From 429f4dbe4d5d38c215ec38f765c8398558183918 Mon Sep 17 00:00:00 2001
From: Zander Chase <130414180+vowelparrot@users.noreply.github.com>
Date: Thu, 29 Jun 2023 16:53:49 -0700
Subject: [PATCH] Add Input Mapper in run_on_dataset (#6894)

If you create a dataset from runs and run the same chain or llm on it
later, it usually works great.

If you have an agent dataset and want to run a different agent on it, or
have more complex schema, it's hard for us to automatically map these
values every time. This PR lets you pass in an input_mapper function
that converts the example inputs to whatever format your model expects
---
 langchain/client/runner_utils.py             | 76 +++++++++++++++++---
 tests/unit_tests/client/test_runner_utils.py | 55 ++++++++++++++
 2 files changed, 120 insertions(+), 11 deletions(-)

diff --git a/langchain/client/runner_utils.py b/langchain/client/runner_utils.py
index 7141a07ee1..10f380b445 100644
--- a/langchain/client/runner_utils.py
+++ b/langchain/client/runner_utils.py
@@ -139,6 +139,7 @@ async def _arun_llm(
     *,
     tags: Optional[List[str]] = None,
     callbacks: Callbacks = None,
+    input_mapper: Optional[Callable[[Dict], Any]] = None,
 ) -> Union[LLMResult, ChatResult]:
     """
     Asynchronously run the language model.
@@ -148,6 +149,7 @@ async def _arun_llm(
         inputs: The input dictionary.
         tags: Optional tags to add to the run.
         callbacks: Optional callbacks to use during the run.
+        input_mapper: Optional function to map inputs to the expected format.
 
     Returns:
         The LLMResult or ChatResult.
@@ -155,7 +157,13 @@ async def _arun_llm(
         ValueError: If the LLM type is unsupported.
         InputFormatError: If the input format is invalid.
     """
-    if isinstance(llm, BaseLLM):
+    if input_mapper is not None:
+        if not isinstance(llm, (BaseLLM, BaseChatModel)):
+            raise ValueError(f"Unsupported LLM type {type(llm).__name__}")
+        llm_output = await llm.agenerate(
+            input_mapper(inputs), callbacks=callbacks, tags=tags
+        )
+    elif isinstance(llm, BaseLLM):
         try:
             llm_prompts = _get_prompts(inputs)
             llm_output = await llm.agenerate(
@@ -191,6 +199,7 @@ async def _arun_llm_or_chain(
     *,
     tags: Optional[List[str]] = None,
     callbacks: Optional[List[BaseCallbackHandler]] = None,
+    input_mapper: Optional[Callable[[Dict], Any]] = None,
 ) -> Union[List[dict], List[str], List[LLMResult], List[ChatResult]]:
     """
     Asynchronously run the Chain or language model.
@@ -201,6 +210,7 @@ async def _arun_llm_or_chain(
         n_repetitions: The number of times to run the model on each example.

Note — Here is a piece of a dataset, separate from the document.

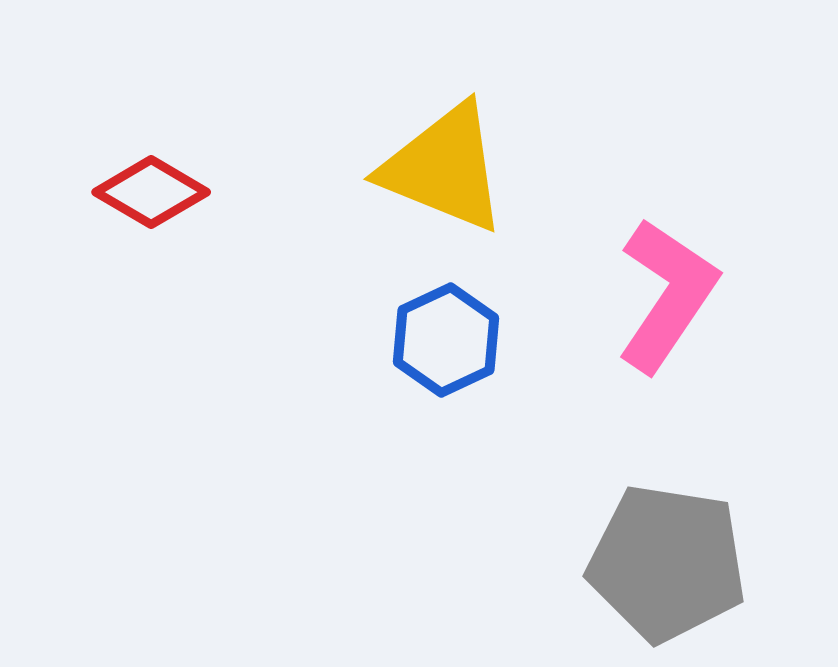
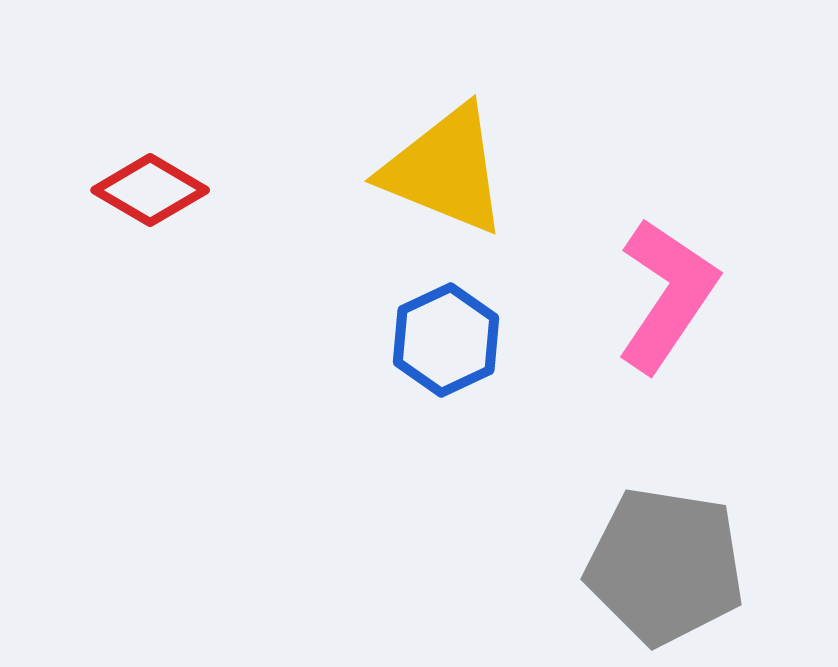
yellow triangle: moved 1 px right, 2 px down
red diamond: moved 1 px left, 2 px up
gray pentagon: moved 2 px left, 3 px down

         tags: Optional tags to add to the run.
         callbacks: Optional callbacks to use during the run.
+        input_mapper: Optional function to map the input to the expected format.
 
     Returns:
         A list of outputs.
@@ -223,12 +233,16 @@ async def _arun_llm_or_chain(
                     example.inputs,
                     tags=tags,
                     callbacks=callbacks,
+                    input_mapper=input_mapper,
                 )
             else:
                 chain = llm_or_chain_factory()
-                inputs_ = example.inputs
-                if len(inputs_) == 1:
-                    inputs_ = next(iter(inputs_.values()))

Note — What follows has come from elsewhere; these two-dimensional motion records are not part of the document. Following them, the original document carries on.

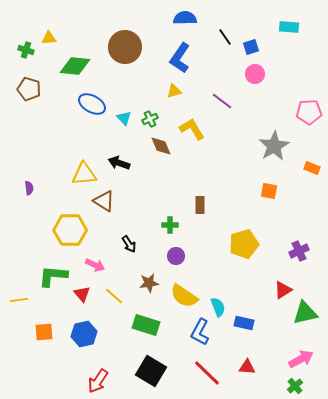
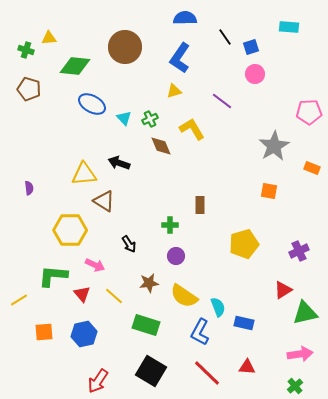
yellow line at (19, 300): rotated 24 degrees counterclockwise
pink arrow at (301, 359): moved 1 px left, 5 px up; rotated 20 degrees clockwise
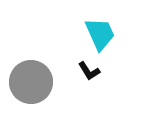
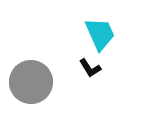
black L-shape: moved 1 px right, 3 px up
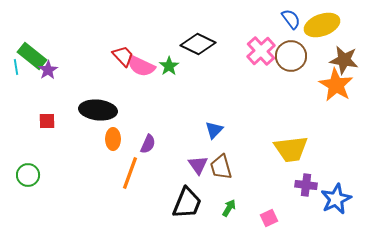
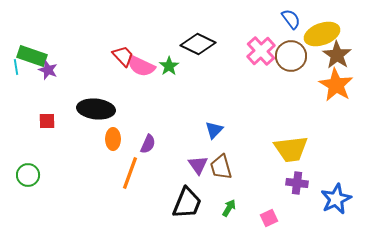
yellow ellipse: moved 9 px down
green rectangle: rotated 20 degrees counterclockwise
brown star: moved 7 px left, 5 px up; rotated 24 degrees clockwise
purple star: rotated 18 degrees counterclockwise
black ellipse: moved 2 px left, 1 px up
purple cross: moved 9 px left, 2 px up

+                if input_mapper is not None:
+                    inputs_ = input_mapper(example.inputs)
+                else:
+                    inputs_ = example.inputs
+                    if len(inputs_) == 1:
+                        inputs_ = next(iter(inputs_.values()))
                 output = await chain.acall(inputs_, callbacks=callbacks, tags=tags)
             outputs.append(output)
         except Exception as e:
@@ -333,6 +347,7 @@ async def arun_on_examples(
     client: Optional[LangChainPlusClient] = None,
     tags: Optional[List[str]] = None,
     run_evaluators: Optional[Sequence[RunEvaluator]] = None,
+    input_mapper: Optional[Callable[[Dict], Any]] = None,
 ) -> Dict[str, Any]:
     """
     Asynchronously run the chain on examples and store traces
@@ -354,6 +369,11 @@ async def arun_on_examples(
             client will be created using the credentials in the environment.
         tags: Tags to add to each run in the project.
         run_evaluators: Evaluators to run on the results of the chain.
+        input_mapper: function to map to the inputs dictionary from an Example
+            to the format expected by the model to be evaluated. This is useful if
+            your model needs to deserialize more complex schema or if your dataset
+            has inputs with keys that differ from what is expected by your chain
+            or agent.
 
     Returns:
         A dictionary mapping example ids to the model outputs.
@@ -377,6 +397,7 @@ async def arun_on_examples(
             num_repetitions,
             tags=tags,
             callbacks=callbacks,
+            input_mapper=input_mapper,
         )
         results[str(example.id)] = result
         job_state["num_processed"] += 1
@@ -407,6 +428,7 @@ def run_llm(
     callbacks: Callbacks,
     *,
     tags: Optional[List[str]] = None,
+    input_mapper: Optional[Callable[[Dict], Any]] = None,
 ) -> Union[LLMResult, ChatResult]:
     """
     Run the language model on the example.
@@ -416,14 +438,18 @@ def run_llm(
         inputs: The input dictionary.
         callbacks: The callbacks to use during the run.
         tags: Optional tags to add to the run.
-
+        input_mapper: function to map to the inputs dictionary from an Example
     Returns:
         The LLMResult or ChatResult.
     Raises:
         ValueError: If the LLM type is unsupported.
         InputFormatError: If the input format is invalid.
     """
-    if isinstance(llm, BaseLLM):
+    if input_mapper is not None:
+        if not isinstance(llm, (BaseLLM, BaseChatModel)):
+            raise ValueError(f"Unsupported LLM type {type(llm).__name__}")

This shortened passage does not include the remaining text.